More lognormal calculation

This post presents more calculation examples for lognormal distribution, complementing and supplementing previous posts on lognormal distribution. A practice problem set is found here.

A basic introduction of the lognormal distribution is found here, with an accompanying set of practice problems found here.

Additional discussion of lognormal model is found here, using it as a model of security prices.

Lognormal Percentiles

If the mean \mu and the variance \sigma^2 are known, the normal distribution is completely determined. Likewise knowing the mean and the variance, the lognormal distribution is fixed. It is also the case that given two percentiles, the lognormal distribution can be determined. The following example shows that given two lognormal percentiles, the parameters \mu and \sigma can be determined. They can the be used to calculate any other distributional quantities, such as another percentile.

Example 1
Suppose that the random variable X follows a lognormal distribution such that its 90th percentile is 95.88059 and its 99th percentile is 774.87305. Determine its 95th percentile.

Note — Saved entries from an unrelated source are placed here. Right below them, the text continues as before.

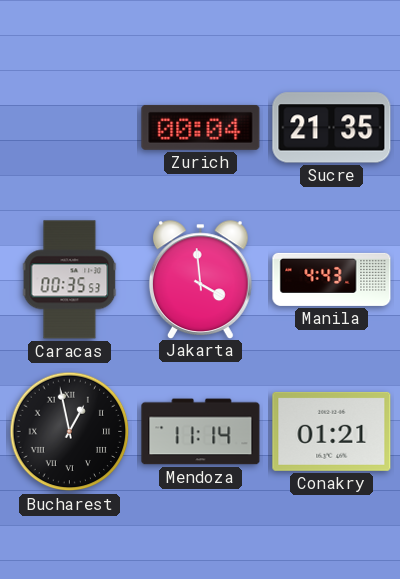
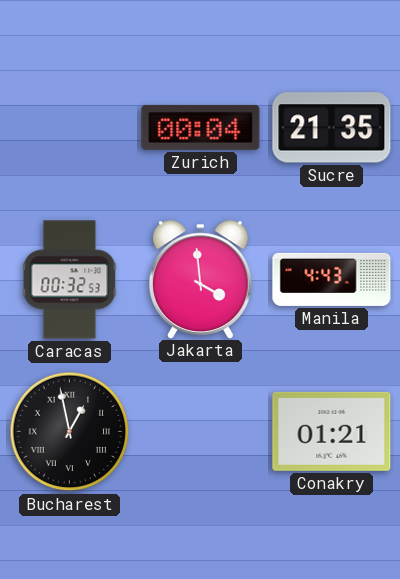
Caracas: 00:35 -> 00:32
Mendoza: 11:14 -> none
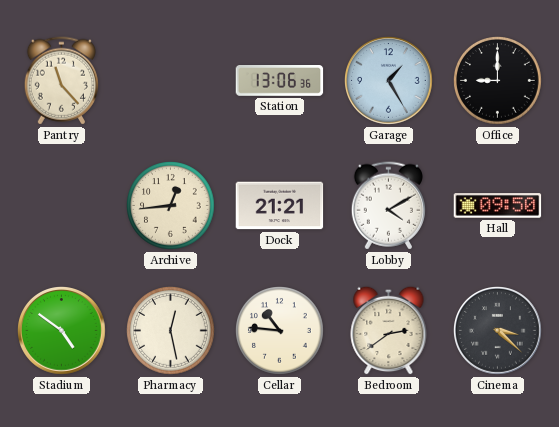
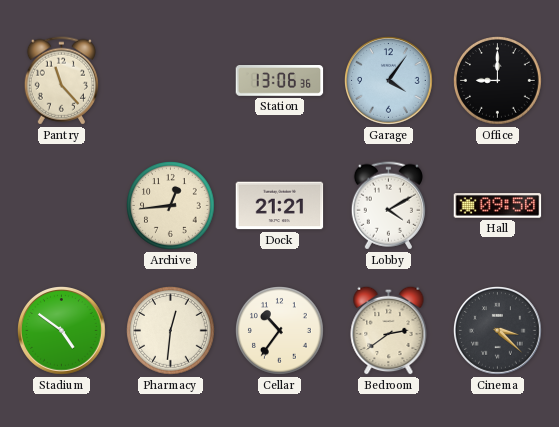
Garage: 1:25 -> 4:06
Pharmacy: 12:28 -> 12:31
Cellar: 10:46 -> 10:36
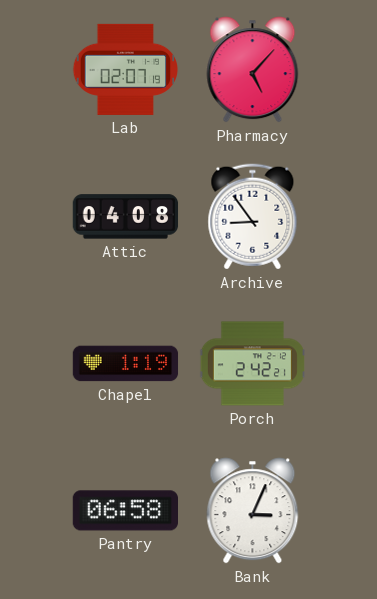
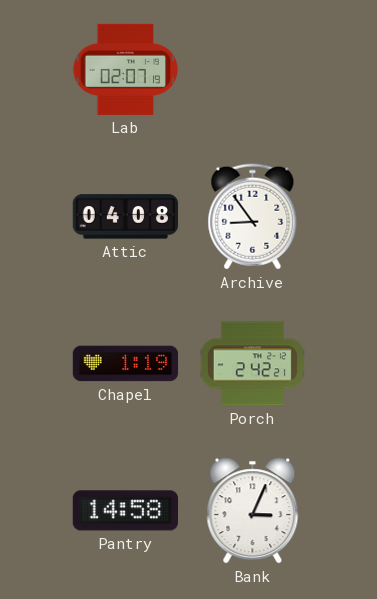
Pharmacy: 5:07 -> none
Pantry: 06:58 -> 14:58
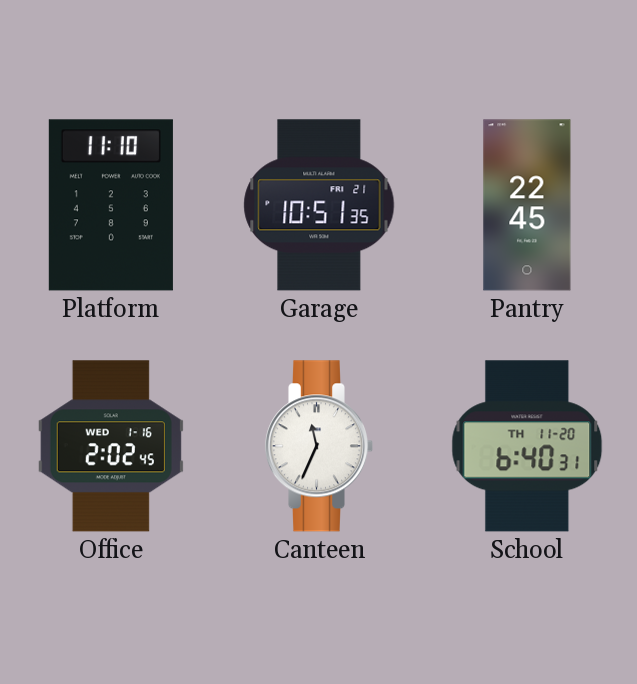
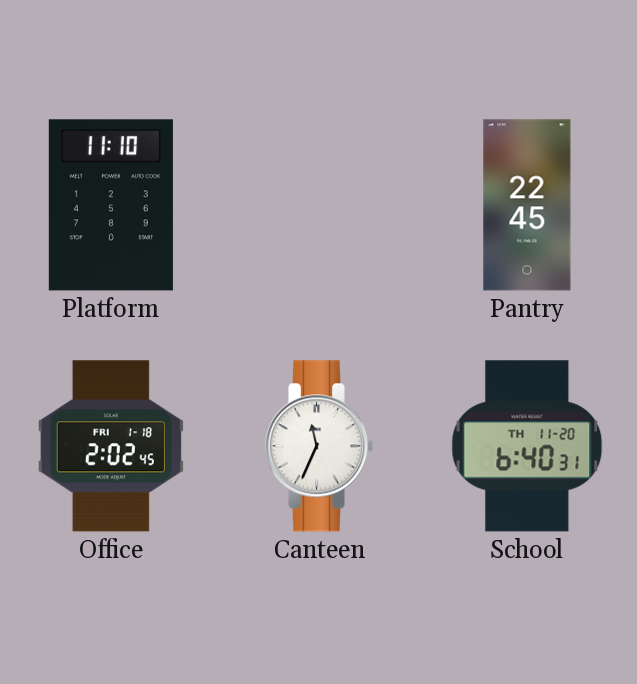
Garage: 10:51 -> none
Office date: WED 1-16 -> FRI 1-18
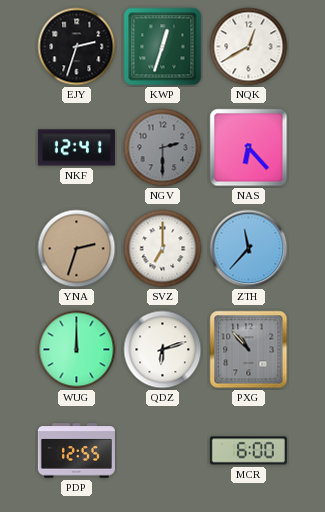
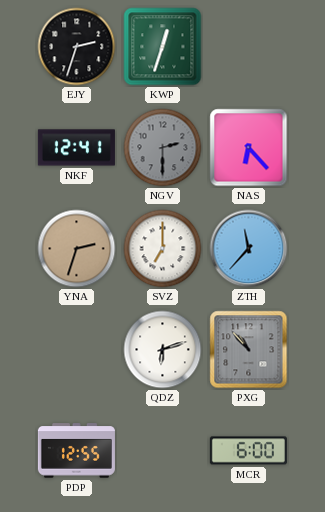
NQK: 12:40 -> none
WUG: 12:00 -> none
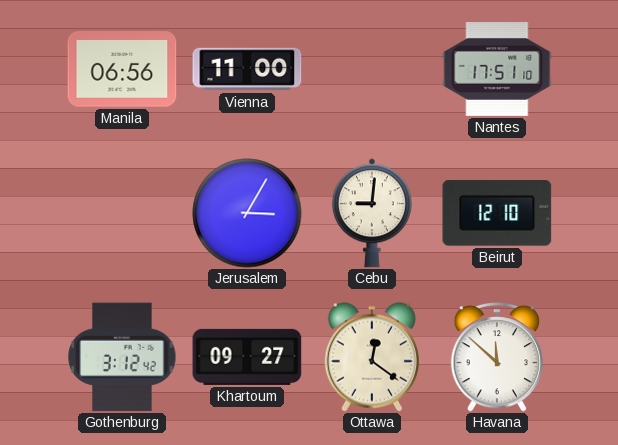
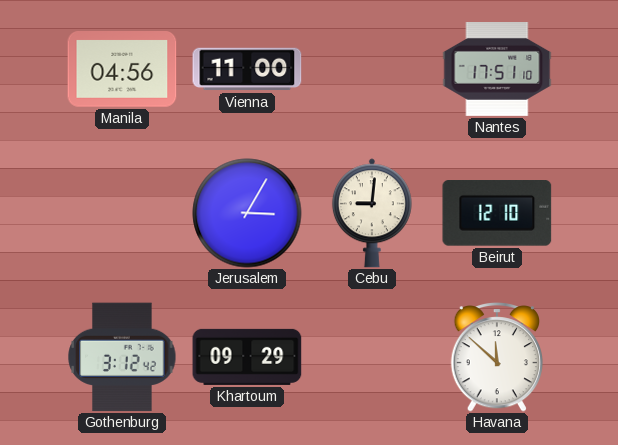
Manila: 06:56 -> 04:56
Khartoum: 09:27 -> 09:29
Ottawa: 12:21 -> none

The normal 90th, 95th and 99th percentiles are:

    \mu+z_{0.90} \cdot \sigma

    \mu+z_{0.95} \cdot \sigma

    \mu+z_{0.99} \cdot \sigma

where z_{0.90} is the 90th percentile of the standard normal distribution, etc. The lognormal percentiles are obtained by raising e to the normal percentiles. We first solve the problem by using table values for the standard normal percentiles. We also give the answers using the calculator TI84+.

First, we use tables values z_{0.90}=1.282, z_{0.95}=1.645 and z_{0.99}=2.326. We start with the following equations.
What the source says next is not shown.